Statistical analyses
The Mann–Whitney test was used to determine significant differences between images acquired using the two GBCAs. The Wilcoxon signed-ranks test was used to determine image quality differences between each image phases (e.g., second arterial phase vs. first arterial phase, third arterial phase vs. second arterial phase, and third arterial phase vs. pre-contrast phase). Inter-reviewer agreement was assessed with the weighted kappa test. Weight kappa values were interpreted as follows: < 0.20, poor agreement; 0.21–0.40, fair agreement; 0.41–0.60, moderate agreement; 0.61–0.80, good agreement; and > 0.81, excellent agreement. Chi-square test was used to determine image quality differences based on risk factors and demographics of patients.

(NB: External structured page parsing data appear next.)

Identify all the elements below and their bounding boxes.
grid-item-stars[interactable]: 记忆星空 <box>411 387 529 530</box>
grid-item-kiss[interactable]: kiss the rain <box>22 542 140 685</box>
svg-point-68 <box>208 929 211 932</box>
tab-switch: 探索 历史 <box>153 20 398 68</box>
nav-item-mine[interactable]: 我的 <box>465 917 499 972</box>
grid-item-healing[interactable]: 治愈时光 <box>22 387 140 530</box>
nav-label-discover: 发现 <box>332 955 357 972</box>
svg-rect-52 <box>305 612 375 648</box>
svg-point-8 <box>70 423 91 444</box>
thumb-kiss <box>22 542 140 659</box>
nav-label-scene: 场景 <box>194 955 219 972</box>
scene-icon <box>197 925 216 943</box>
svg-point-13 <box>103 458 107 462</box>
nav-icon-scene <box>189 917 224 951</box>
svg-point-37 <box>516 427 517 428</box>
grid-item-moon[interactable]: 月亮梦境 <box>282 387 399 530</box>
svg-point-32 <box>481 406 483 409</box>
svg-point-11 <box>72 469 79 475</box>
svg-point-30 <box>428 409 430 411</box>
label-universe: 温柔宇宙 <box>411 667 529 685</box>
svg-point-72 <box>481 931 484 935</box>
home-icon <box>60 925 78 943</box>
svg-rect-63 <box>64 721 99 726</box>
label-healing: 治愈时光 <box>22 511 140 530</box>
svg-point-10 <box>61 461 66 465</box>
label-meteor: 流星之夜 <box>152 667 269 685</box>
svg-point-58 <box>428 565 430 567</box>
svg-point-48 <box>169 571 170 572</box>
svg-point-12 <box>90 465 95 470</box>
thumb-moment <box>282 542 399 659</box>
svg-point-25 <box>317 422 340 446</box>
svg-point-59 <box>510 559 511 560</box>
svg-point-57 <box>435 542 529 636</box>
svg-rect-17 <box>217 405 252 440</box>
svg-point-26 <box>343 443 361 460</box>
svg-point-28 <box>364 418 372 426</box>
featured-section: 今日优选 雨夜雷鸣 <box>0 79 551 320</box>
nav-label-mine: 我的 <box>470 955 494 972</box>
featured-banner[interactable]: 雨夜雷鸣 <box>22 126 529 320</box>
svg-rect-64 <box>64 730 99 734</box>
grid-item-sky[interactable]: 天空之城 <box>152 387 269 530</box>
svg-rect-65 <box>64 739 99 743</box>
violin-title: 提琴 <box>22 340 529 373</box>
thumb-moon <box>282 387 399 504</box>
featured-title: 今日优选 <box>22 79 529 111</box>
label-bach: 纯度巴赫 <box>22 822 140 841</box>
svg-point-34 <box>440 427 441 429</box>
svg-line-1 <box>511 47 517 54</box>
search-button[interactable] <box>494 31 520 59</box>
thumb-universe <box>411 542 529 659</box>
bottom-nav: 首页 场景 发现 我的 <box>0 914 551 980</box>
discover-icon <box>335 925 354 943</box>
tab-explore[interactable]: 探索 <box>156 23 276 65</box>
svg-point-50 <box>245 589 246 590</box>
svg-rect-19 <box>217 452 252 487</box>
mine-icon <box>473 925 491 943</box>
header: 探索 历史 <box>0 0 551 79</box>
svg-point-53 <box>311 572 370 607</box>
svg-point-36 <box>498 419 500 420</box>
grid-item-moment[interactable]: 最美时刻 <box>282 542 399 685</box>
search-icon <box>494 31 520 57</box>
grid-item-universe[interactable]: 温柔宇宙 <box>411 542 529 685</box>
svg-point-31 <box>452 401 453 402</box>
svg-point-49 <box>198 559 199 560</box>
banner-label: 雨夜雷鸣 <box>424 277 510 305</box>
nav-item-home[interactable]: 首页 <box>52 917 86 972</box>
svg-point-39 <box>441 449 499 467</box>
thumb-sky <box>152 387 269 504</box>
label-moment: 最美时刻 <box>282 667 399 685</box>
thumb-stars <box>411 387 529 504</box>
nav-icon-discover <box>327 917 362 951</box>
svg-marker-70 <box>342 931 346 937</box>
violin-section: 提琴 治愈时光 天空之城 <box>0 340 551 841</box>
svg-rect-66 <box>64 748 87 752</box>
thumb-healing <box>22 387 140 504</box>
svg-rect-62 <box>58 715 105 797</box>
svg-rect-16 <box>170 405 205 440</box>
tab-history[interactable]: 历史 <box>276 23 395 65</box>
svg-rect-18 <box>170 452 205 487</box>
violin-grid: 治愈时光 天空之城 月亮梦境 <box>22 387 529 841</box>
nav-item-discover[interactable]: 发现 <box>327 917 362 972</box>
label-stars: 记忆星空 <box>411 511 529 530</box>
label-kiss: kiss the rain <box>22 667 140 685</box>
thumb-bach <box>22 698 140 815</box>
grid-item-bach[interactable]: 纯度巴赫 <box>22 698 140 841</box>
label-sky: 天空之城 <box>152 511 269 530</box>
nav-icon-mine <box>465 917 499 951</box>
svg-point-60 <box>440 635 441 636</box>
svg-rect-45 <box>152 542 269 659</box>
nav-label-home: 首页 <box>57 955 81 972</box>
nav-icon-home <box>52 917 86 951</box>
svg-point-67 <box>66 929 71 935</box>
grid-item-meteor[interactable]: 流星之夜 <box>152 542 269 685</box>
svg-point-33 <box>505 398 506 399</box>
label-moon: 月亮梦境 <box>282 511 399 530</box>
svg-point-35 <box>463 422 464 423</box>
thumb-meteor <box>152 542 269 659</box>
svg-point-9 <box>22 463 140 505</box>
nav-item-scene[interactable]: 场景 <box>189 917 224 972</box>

Underlying demographic data and patient risk factors were compared between the two GBCAs using Fisher’s exact test. Qualitative image quality and patient characteristics were compared between the two GBCAs using the Mann–Whitney test. In addition, the χ2 test was used to determine image quality differences by MRI technologists. All statistical analyses were performed using SPSS 20.0 Software (Chicago, Illinois). A P value < 0.05 indicated a statistically significant difference.
Results
Patients receiving gadoxetic acid were statistically more likely to be cirrhotic and have ascites and other variable comorbid malignancies, which could lead to more degraded image qualities (P < 0.05), than those receiving gadoteric acid (Table 1). Nevertheless, the overall image quality was significantly higher in the pre-contrast phase in the gadoxetic acid group than in the gadoteric acid group, and mean image scores were 2.83 in the gadoxetic acid group and 2.55 in the gadoteric acid group (Table 3, P < 0.003). However, in the post-contrast phase, the overall image quality was significantly lower in the gadoxetic acid group than in the gadoteric acid group, and mean image scores were 2.40 in the gadoxetic acid group and 2.94 in the gadoteric acid (Table 3, P < 0.001).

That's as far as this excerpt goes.